The Out-of-Pocket Model
This method of access to healthcare is most common in developing countries where no formal state-wide system exists. People in rural areas of India and China as well as parts of Africa and South America source healthcare in this way. Health services are not always available and even when they are, they are beyond the financial means of many people.
So what does “out of pocket” mean in this context? Put simply, anybody requiring medical treatment must pay for it on the spot. There is no universal insurance system and income taxes are not raised to provide access to healthcare for all citizens. The reality of this means the world’s poorest people are frequently denied access to health care.
The numbers are staggering. A 2017 report from the World Health Organization and the World Bank concluded that half the world’s population had no access to essential healthcare. Another 100 million people were being pushed into extreme poverty because of the cost of healthcare.
Meeting global health goals
Each of the models above is facing challenges that will create obstacles to meeting the UN’s Sustainable Development Goals on health. Some of these challenges are at a critical stage already, while others will intensify over time as populations age and technology has an impact on the way we work.

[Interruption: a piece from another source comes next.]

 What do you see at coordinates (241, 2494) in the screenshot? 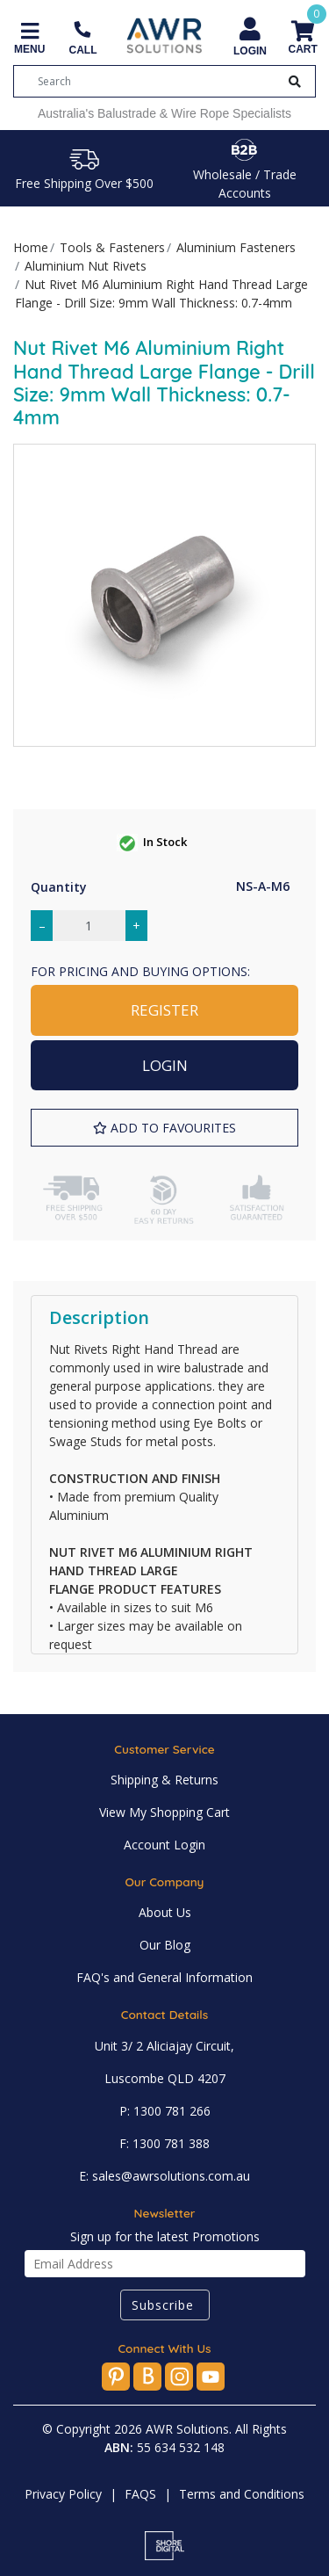 I see `Terms and Conditions` at bounding box center [241, 2494].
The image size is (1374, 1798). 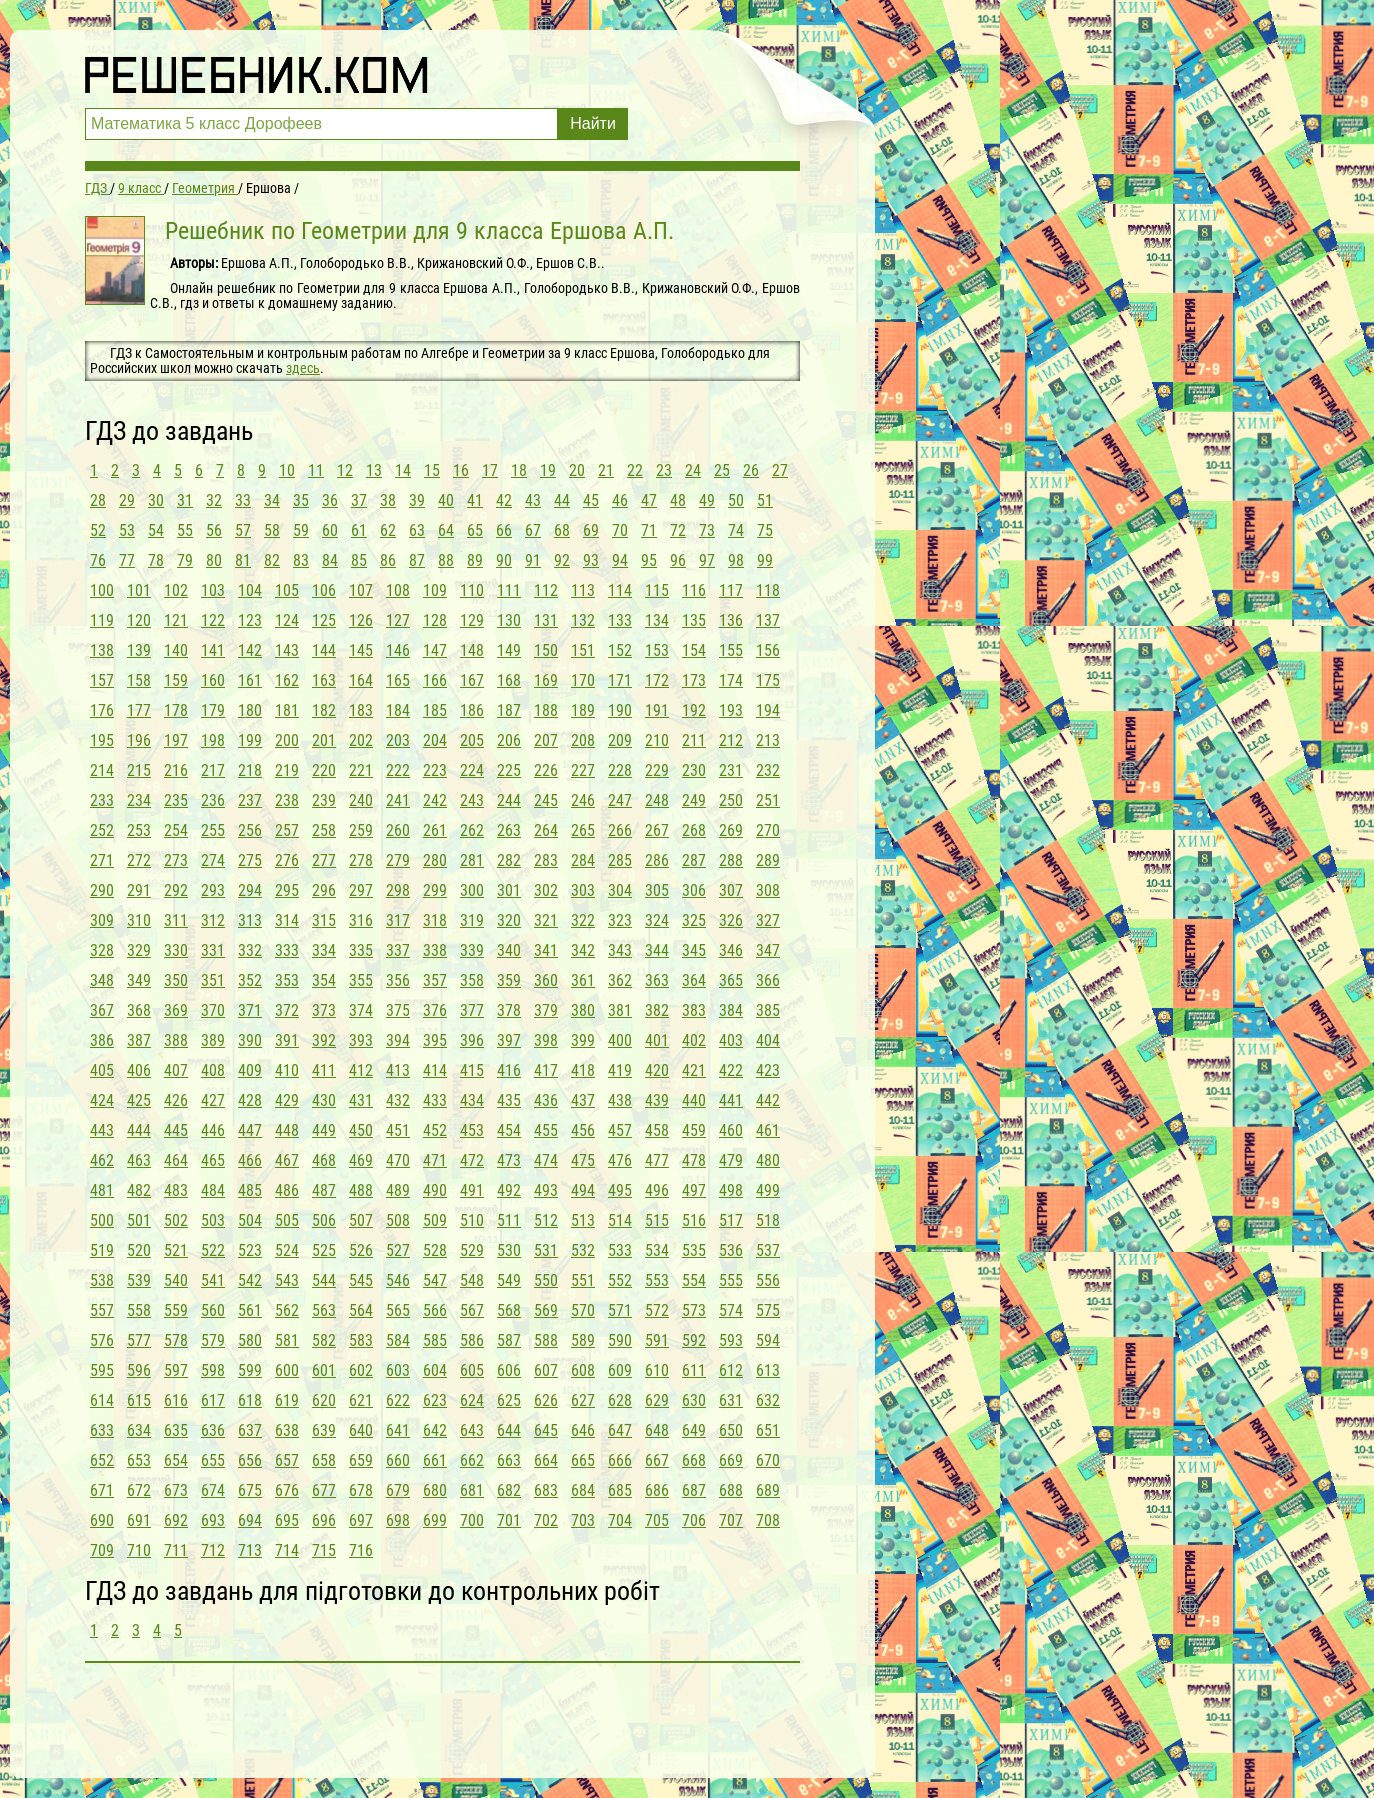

Ensuring every person can live a healthy life and promoting well-being at all ages is the third Sustainable Development Goal.
Exploring new methods of paying for and delivering care could form part of the solution. The World Economic Forum, for example, is working with pharmaceutical multinational Sanofi and professional services firm KPMG to find new ways of achieving better health outcomes with existing resources in the Asia Pacific region.
According to the project: “Helping individuals lead healthier lives calls for new models of financing and delivery systems to reduce disease burden and the rising cost of healthcare.”